What is PMGKAY?
- The PM Garib Kalyan Anna Yojana was first introduced in 2020 during the COVID-19 pandemic and was designed to provide 5kg free foodgrains to eligible ration card holders under the National Food Security Act, 2013 (NFSA).
- Initially set to expire in December 2022, the scheme was extended till December 2023 and now, it has been extended for an additional five years.
- Since its inception, the government has allocated 1,118 lakh metric tonnes of foodgrains from its central procurement pool for Rs 3.9 lakh crore.
What is the National Food Security Act 2013?
National Food Security Act, (NFSA) 2013 marks a paradigm shift in the approach to food security from welfare to a rights-based approach.
- The Act legally entitled up to 75% of the rural population and 50% of the urban population to receive subsidized food grains under the Targeted Public Distribution System.
- About two-thirds of the population therefore is covered under the Act to receive highly subsidized foodgrains.
- It encompasses two categories of ration card holders: Antyodaya Anna Yojana (AAY) and Priority Households (PHH).
- As a step towards women’s empowerment, the eldest woman of the household of age 18 years or above is mandated to be the head of the household to issue ration cards under the Act.
- Under this program, AAY households are entitled to receive 35 kg of foodgrains every month, regardless of the number of family members.
- Priority Households receive food grains based on family size, with each member getting 5 kg per month.
Merger of PMGKAY and NFSA:
- In January 2023, the PMGKAY was integrated with the NFSA, resulting in the provision of all rations for AAY and PHH families at no cost.
- This merger eliminated the extra provisions that were introduced during the COVID-19 pandemic by incorporating the free component of the PMGKAY into the NFSA.
What are the Impacts of the Extension of PMGKAY?

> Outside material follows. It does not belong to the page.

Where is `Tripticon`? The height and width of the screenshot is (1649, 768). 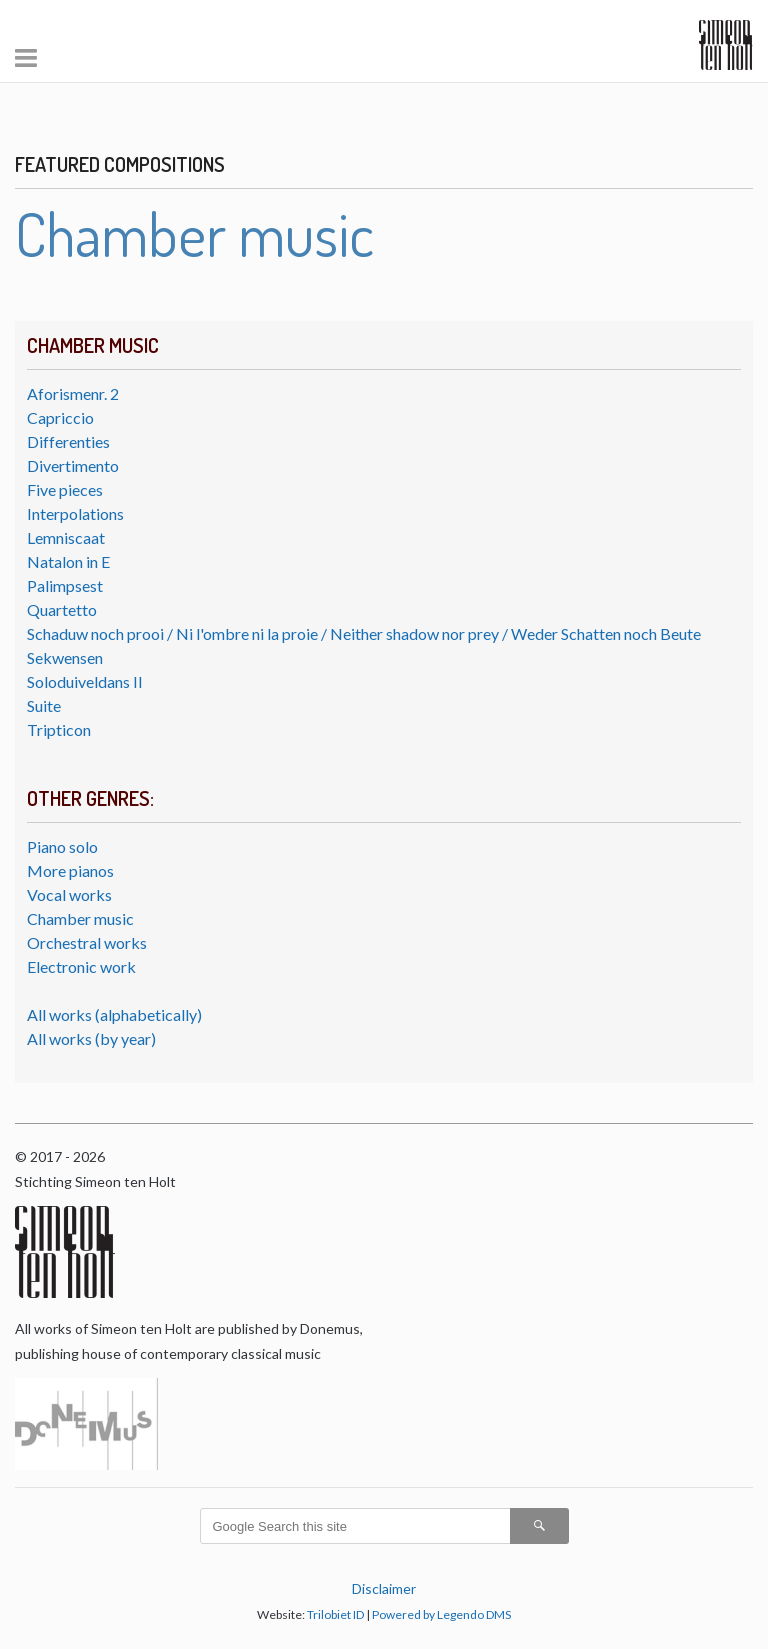 Tripticon is located at coordinates (59, 729).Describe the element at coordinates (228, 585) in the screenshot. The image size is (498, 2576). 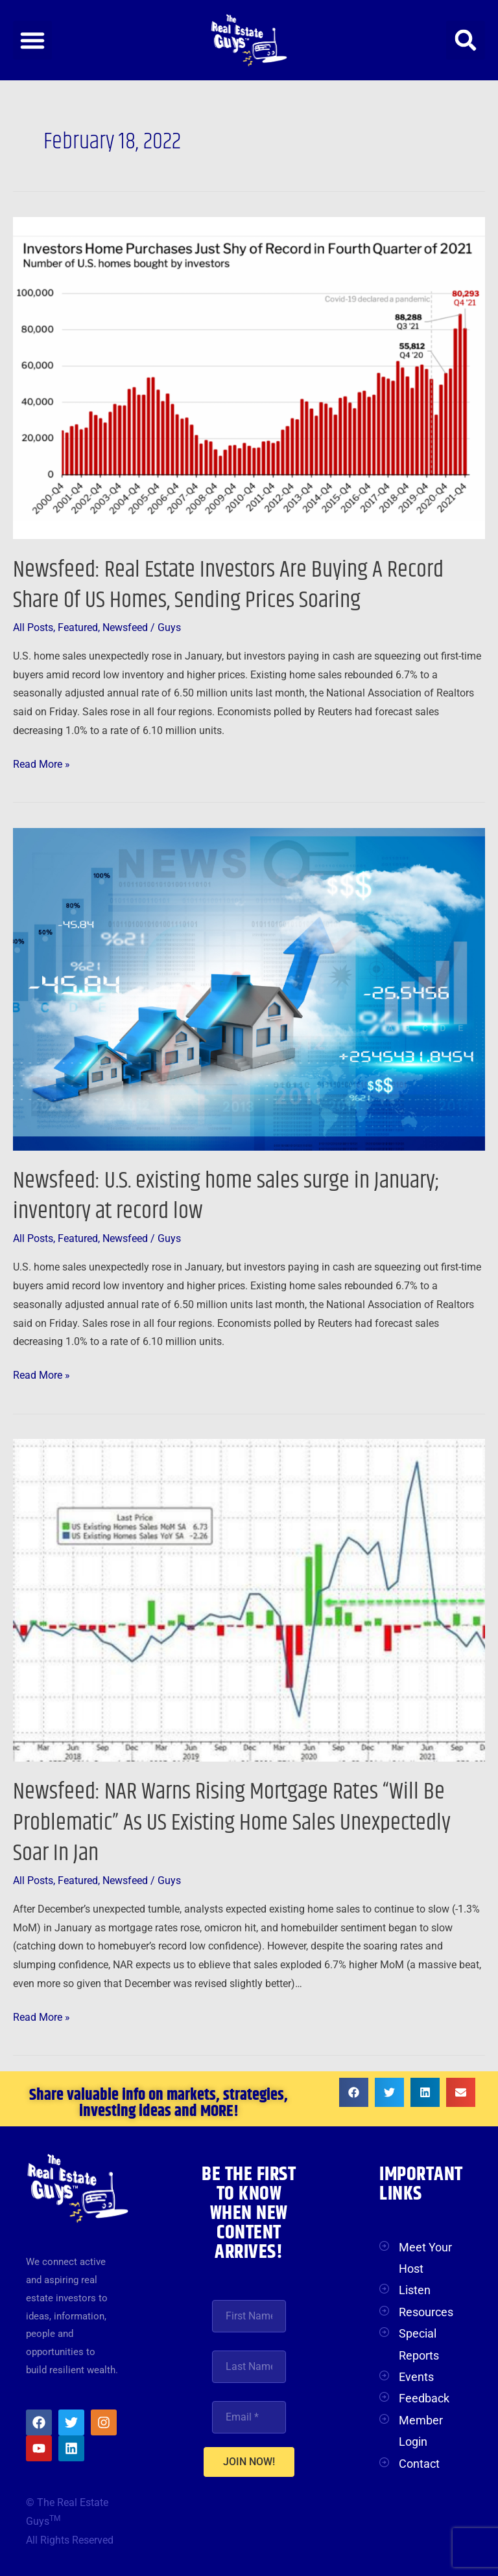
I see `Newsfeed: Real Estate Investors Are Buying A Record Share Of US Homes, Sending Prices Soaring` at that location.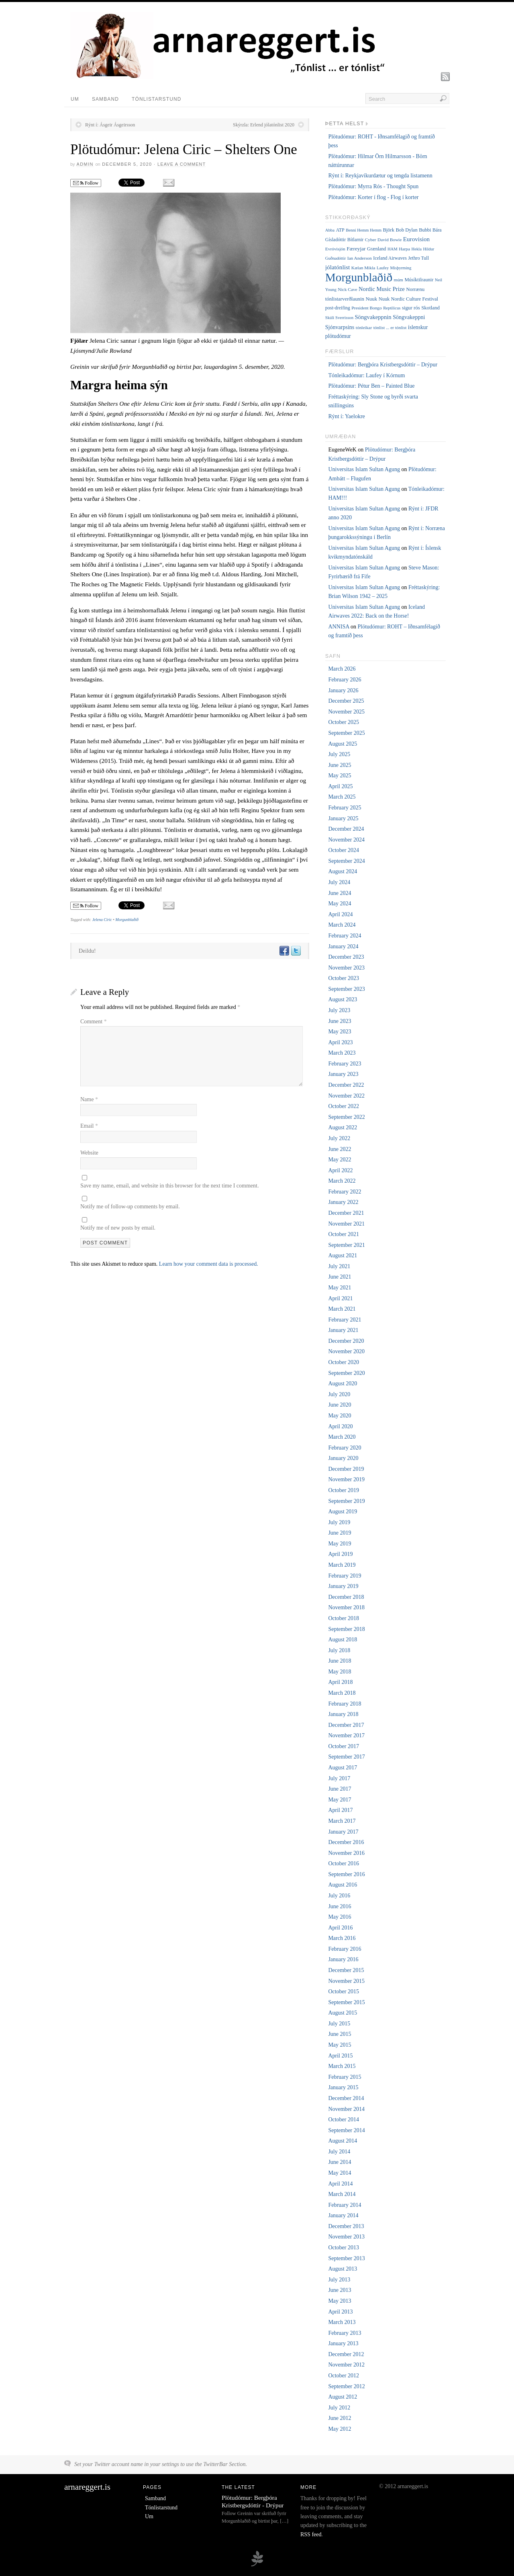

- Addressing Immediate Food Security Needs: The extension provides relief to lower-income households, ensuring continued access to essential food supplies, and addressing immediate food security concerns.
- In times of economic distress or natural disasters, the program provides a safety net, offering immediate relief to those facing sudden hardships, and ensuring basic sustenance during crises.
- Boosting Rural Economy: The procurement of food grains for the scheme provides support to local farmers and agricultural communities, contributing to rural economic growth and stability.
- Social Cohesion: The program fosters a sense of community welfare, where government initiatives ensure no one goes hungry, promoting social cohesion and a sense of collective responsibility towards those in need.
- Long-term Fiscal and Economic Concerns: The program’s extension incurs significant fiscal costs.
- Over time, the cost may escalate due to rising procurement expenses, leading to a burden on the government’s budget.
- There is a risk of straining the fiscal deficit, especially if accompanied by a lack of corresponding revenue increases.
- Distortion in Market Dynamics: The extended scheme, by providing free or highly subsidized food grains, might disrupt market dynamics, impacting the agricultural sector and distorting prices.
- Dependency and Sustainability Issues: The perpetuation of free food grains could create dependency among beneficiaries, reducing the drive for self-sufficiency or alternative livelihood efforts.
- Depending on government handouts may not be a sustainable, long-term solution for addressing poverty and hunger.
- Competitive Populism and Policy Consistency: This extension might lead to competitive populist measures among political parties, which may drive unsustainable policies and put pressure on public finances.